Hacker News new | ask | show | jobs
by t_mann 907 days ago
Not defending EMH in any way, but there's a logical flaw in your argument: your wording implicitly pits a cherry-picked example against a broad average: "it's literally impossible [to invest in a small business and beat the market]" - that's not the point. There will exist examples where that worked, but there will also exist some where it failed (like in the article). You have to consider all those cases to compute an average return. And even if you do come up with a higher expected return for a private investment (I don't have the data), you also have to consider the variance/risk: a bad outcome for the S&P500 is maybe minus 20-40% in a year [0]; a bad outcome for a franchise can look like bankruptcy and/or eviction, like in the article.
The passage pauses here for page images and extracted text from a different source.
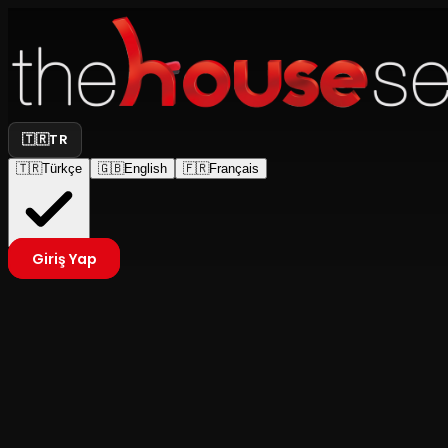
🇹🇷
TR
🇹🇷
Türkçe
🇬🇧
English
🇫🇷
Français
Giriş Yap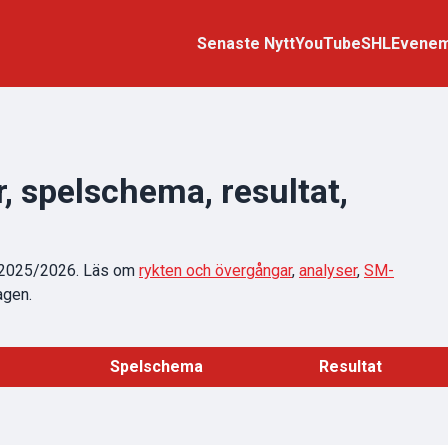
Senaste Nytt
YouTube
SHL
Evene
, spelschema, resultat,
n 2025/2026. Läs om
rykten och övergångar
,
analyser
,
SM-
agen.
Spelschema
Resultat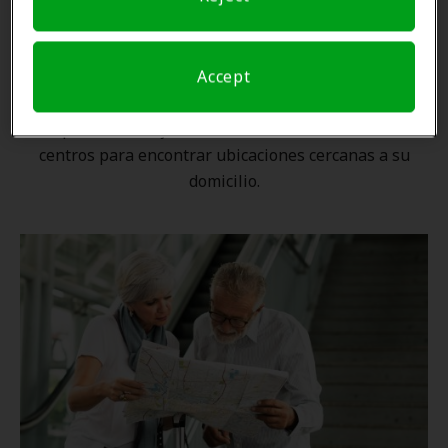
Una ubicación cercana
Accept
Gracias a nuestra
red nacional
, ningún proveedor de
Amplifon está lejos. Utilice nuestro localizador de
centros para encontrar ubicaciones cercanas a su
domicilio.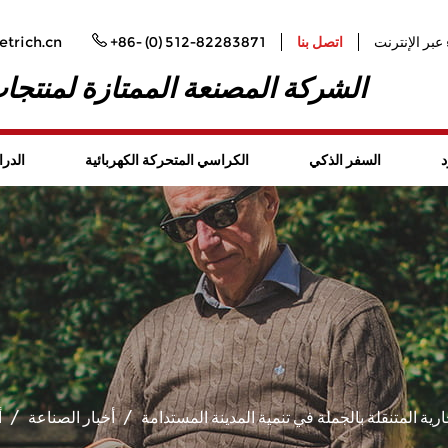
عبر الإنترنت
اتصل بنا
+86- (0) 512-82283871
trich.cn
الشركة المصنعة الممتازة لمنتجات
د
السفر الذكي
الكراسي المتحركة الكهربائية
الدرا
رية المتنقلة بالجملة في تنمية المدينة المستدامة
/
أخبار الصناعة
/
أ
I'm with the GP poster: if you're thinking about running a business in passive mode as an investment, as it seems it was pitched to those franchisees, you're highly likely better off keeping it in boring investment products. That's not even saying that sane (ie positive risk-adjusted return) passive income opportunities don't exist, but they almost certainly won't look like what's described in the article, with no strategic freedom (you're not allowed to close an unprofitable shop, wth?); apparently coupled with personal liability and massive fixed and upfront costs, that's an absolutely deadly mix. More generally, they will almost never come to you as a pitch, which should be self-evident.
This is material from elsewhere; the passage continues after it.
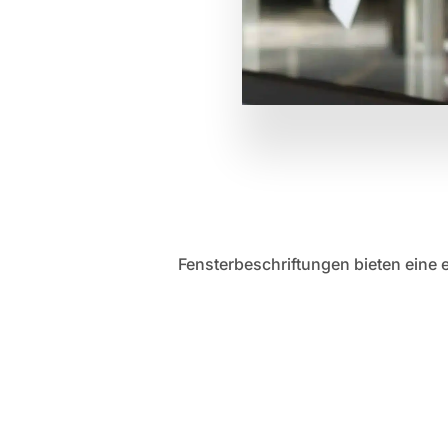
Fensterbeschriftungen bieten eine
[0] https://www.macrotrends.net/2526/sp-500-historical-annual-re...

1 comments

If you don't have data on private investments, how can you say anything about how they compare with an index fund? As a passive investor in a local business, my losses are pretty limited by their corporate structure.

I've been self-employed for about 6 years now, and my return on my original invested capital is hundreds of % a year. My potential losses are highly limited by being incorporated- I can always just close the business and walk away. I think it's ridiculous to compare my little company with an index fund, but I also think it's pretty silly to make sweeping statements comparing public stock markets with private investments. It's OK to say that 2 completely different things are apples & oranges

I'm saying what data you should be looking at when you're comparing investment opportunities, not doing the work of assessing specific investments for you.

Being self-employed isn't a financial investment, it's a form of labor and most certainly not passive, hence why the comparison fails.

What is the body of evidence that leads you to think you can't exceed a (totally unrelated) benchmark when investing in privately held companies? Can you cite some studies? The reason we know EMH 'works' for public markets is decades of research. What research lead you to a similar conclusion for private markets, can you link some of it here?
I haven't said nor implied that, I've made a nuanced statement, but you seem hell bent attacking some strawman, good luck with that strategy and bye.